── Available data ──

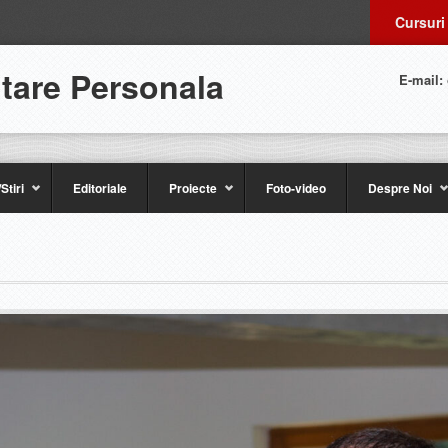
Cursuri
ltare Personala
E-mail:
Stiri
Editoriale
Proiecte
Foto-video
Despre Noi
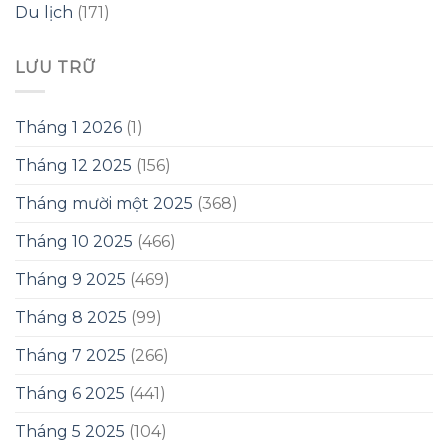
Du lịch
(171)
LƯU TRỮ
Tháng 1 2026
(1)
Tháng 12 2025
(156)
Tháng mười một 2025
(368)
Tháng 10 2025
(466)
Tháng 9 2025
(469)
Tháng 8 2025
(99)
Tháng 7 2025
(266)
Tháng 6 2025
(441)
Tháng 5 2025
(104)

───

• _Exercise directions_:
If a line in the material holds "Tháng", copy it.

• _Answer space_:
Tháng 1 2026
Tháng 12 2025
Tháng mười một 2025
Tháng 10 2025
Tháng 9 2025
Tháng 8 2025
Tháng 7 2025
Tháng 6 2025
Tháng 5 2025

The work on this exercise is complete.